Cannot apply parallel primitive in HeteroCL module
Opened this issue · 5 comments
The issue occurs in the digit recognition example with the .parallel()
primitive. I was trying to use a kernel function to update the knn_mat
instead of calling hcl.compute
, and perform scheduling on the itervars
inside the kernel function (i.e. hcl module). The program after modification looks like:
def knn(*placeholders):
@hcl.def_([(10,1800), (10,3)])
def update_knn(dist, knn_mat):
with hcl.for_(0,10, name="i") as i:
with hcl.for_(0,1800, name="j") as j:
max_id = hcl.scalar(0, "max_id")
with hcl.for_(0, 3, name="k") as k:
with hcl.if_(knn_mat[i][k] > knn_mat[i][max_id.v]):
max_id.v = k
with hcl.if_(dist[i][j] < knn_mat[i][max_id.v]):
knn_mat[i][max_id.v] = dist[i][j]
update_knn(dist, knn_mat)
And the scheduling is performed as the following snippet:
knn_update = knn.update_knn
s[knn_update].reorder(knn_update.axis[0], knn_update.axis[1])
# ISSUE: this primitive will lead to segmentation fault
# s[knn_update].parallel(knn_update.axis[1])
s[knn_update].pipeline(knn_update.axis[0])

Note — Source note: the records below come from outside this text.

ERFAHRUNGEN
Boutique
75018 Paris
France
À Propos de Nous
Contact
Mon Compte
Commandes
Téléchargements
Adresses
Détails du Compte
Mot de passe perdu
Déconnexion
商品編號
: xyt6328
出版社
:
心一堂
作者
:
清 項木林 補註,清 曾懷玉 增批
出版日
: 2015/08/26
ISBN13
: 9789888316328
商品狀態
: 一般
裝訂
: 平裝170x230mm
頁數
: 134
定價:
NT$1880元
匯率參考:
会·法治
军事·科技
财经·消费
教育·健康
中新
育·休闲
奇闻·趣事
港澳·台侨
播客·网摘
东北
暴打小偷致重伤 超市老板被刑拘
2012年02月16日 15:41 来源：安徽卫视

All other scheduling primitives work well, but when I call the .parallel()
. The program will error out with a segmentation fault.

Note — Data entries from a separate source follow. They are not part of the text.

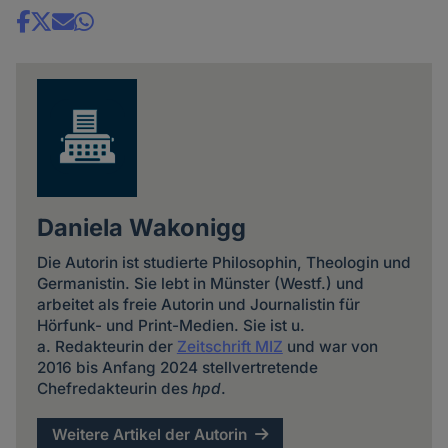
Share
news
Daniela Wakonigg
Die Autorin ist studierte Philosophin, Theologin und
Germanistin. Sie lebt in Münster (Westf.) und
arbeitet als freie Autorin und Journalistin für
Hörfunk- und Print-Medien. Sie ist u.
a. Redakteurin der
Zeitschrift MIZ
und war von
2016 bis Anfang 2024 stellvertretende
Chefredakteurin des
hpd
.
Weitere Artikel der Autorin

Do we translate the parallel() primitive to a corresponding pragma in HLS?
Currently the parallel
primitive is only for CPU, which triggers multi-threaded execution.
As I mentioned before, we need to support it for hardware synthesis. Shall we open another issue? If not, this will fall through the cracks again.
It's ignored in HLS code generator. I am considering to let the CodeGenC to translate .parallel()
to OpenMP pragmas.
And for HLS codegen, we may use .parallel()
to perform kernel replication to exploit data-lvele parallelism?
@hecmay yes, we can at least use it for the OpenCL flow. I believe the Merlin compiler supports parallel execution as well.